Ok, besides that. The first mystery isn’t captivating (in fact, I think Park Ave 666 does it better) but is instead more functional, more customary. Let’s chalk it up to all the effort they’re putting in to make sure that the show stands on its own. It does in its own way, but not tall and chest-out like its BBC counterpart. It’s the kid trying to break out of his handsome brother’s shadow. It’s pretty okay, but not something that I’d die to watch every week like the way I would Sherlock – maybe I’d collect 7 episodes and watch them all in my own time later on while I’m on holiday or something.

 

Fringe

It’s 2036. 2036, PEOPLE. 24 years later, as the final moments of last season gut-punched us with, we find ourselves face-to-face with Olivia’s adult daughter and no trace of Olivia. It seems like she’s vanished. Observers are apparently running rampant and being big bads, while the world seems desolate, deserted and almost post-apocalyptic, as if something went terribly wrong with the universe. We get to experience Olivia even when she’s not there in the memories of Peter, their daughter, and the clues left behind.

So Fringe pulls a Lost. I’m totally fine with it and it’s a great way to start the season. We put a lot of things behind us yet piece together parts of the past that are missing, simultaneously getting to look forward to greater things. As a person who didn’t pay much attention to season 4 and its respective ramifications, this ep excited me. It’s been awhile since I’ve been emotionally invested in Fringe.

In its final season, I’m expecting for Abram’s team to pull out all the stops. And they should. I don’t care if it takes a herd of siamese sheep with wings to make it the biggest sci-fi spectacular finish the world has ever seen. So far, the black-tinged title hints at a dystopian style of life that places social and moral concepts (freedom, education, imagination, free will) at the front of what the world deems to be relevant topics of interest, where science and research used to dominate. An unusual turn to explore, but quite intriguing.

Glad to say that my yen for this has been refreshed. It’s like a season-long Dollhouse finale. See all my fingers and toes? Crossed to death that it’s as amazing at closure. Here’s to hoping.

 

Dexter

Let’s forget that last season ever happened. That’s what this premiere did. What little scraps of dignity Dexter had left with the cringe-worthy religious angle managed to redeem itself today. It quickly rectifies all and any damage done through the wasting of Colin Hank’s and Edward James Olmos’ incredible talents by diving into what we all were truly waiting for – Deb catching Dexter in the act.

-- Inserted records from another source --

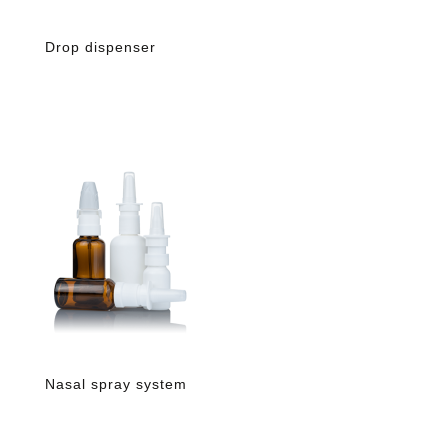
Drop dispenser
Nasal spray system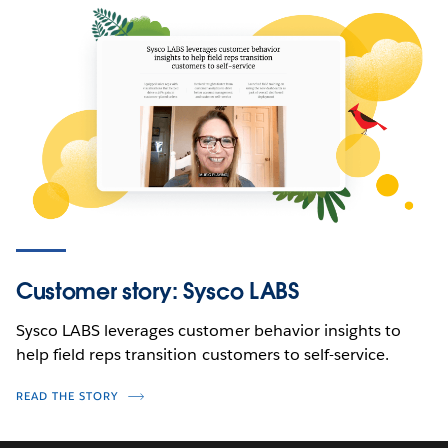
Customer story: Sysco LABS
Sysco LABS leverages customer behavior insights to
help field reps transition customers to self-service.
READ THE STORY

This episode featured plenty of fast and furious housekeeping for last season’s mess to set up the last blocks of one of the biggest character arcs planned for Dexter. It’s a long time coming. We all knew it would end here one day, and this is it. The best thing about it is that it feels organic. I’ve read a few things off TWoP saying that the middle bits are drags, but I didn’t mind. It isn’t edge-of-your-seat but you can see how everything’s really going to fall apart for our favourite serial killer. Everything from Brian, to Dex’s slim escape as the Bay Harbour Butcher – it’s all coming apart at the seams. Was Harry’s code truly the best deterrent for Dexter, or did it send him to the guillotine?

If for any reason you should watch the premiere, it’s for the last five minutes alone. The camera work and direction are extremely powerful. I haven’t felt that way watching an episode of Dexter for years. Trust me, it’s worth it.

 

Revenge

Revenge lost me somewhere after Tyler was shot. I was a fair-weathered friend with this one, but I heard some great things about the finale, so I caught the last 3 episodes to see if I missed out on anything. Sadly, the last three eps where enough for me to feel good about skipping all the unnecessary, fatty bits. And those episodes were tight enough to encourage me to catch the aftermath of all that happened – Victoria? Amanda’s baby bump cockblocking Emily? Daniel being five times a douchebag? What’s this about Emily’s mum?

The premiere splits four different ways. Emily Van Camp is still being a cool badass about finding out who her mum is, and there is some nameless hot guy (see above) introduced. Or maybe I was too distracted to care what he was called. You see, the thing with Revenge is that it’s sporadic in developing its intrigue. At times the writers make deliberate choices to put an explosion here, a dramatic scene there that really gets you going and happy about what’s happening. A typical viewing usually results in me tuning in and out five or six times. It’s still the same for me this season. But you know what? There are several things that make me want to stick around to witness so I can throw my head back and laugh:

Daniel and Ashley getting smacked around or emotionally harmed
Amanda getting the frak out of the Hamptons and never returning again
Nolan being the only one to survive and continues being awesome
Emily seeing justice and getting her revenge
Victoria actually not being dead forever

This is just speculation of course. I don’t know what’s going to happen, but I’d watch just to see these things happen. I can dream.

 

666 Park Avenue

Terry O’Quinn is the devil, and Vanessa Williams is his wife. They make a believable, unsuspectingly evil couple and there’s hell to pay. I didn’t expect more than a fun romp with this, because well, it takes various elements of several urban legends and turns it into a show. Not that I’m complaining. Look at American Horror Story. A little over the top, but that worked out well.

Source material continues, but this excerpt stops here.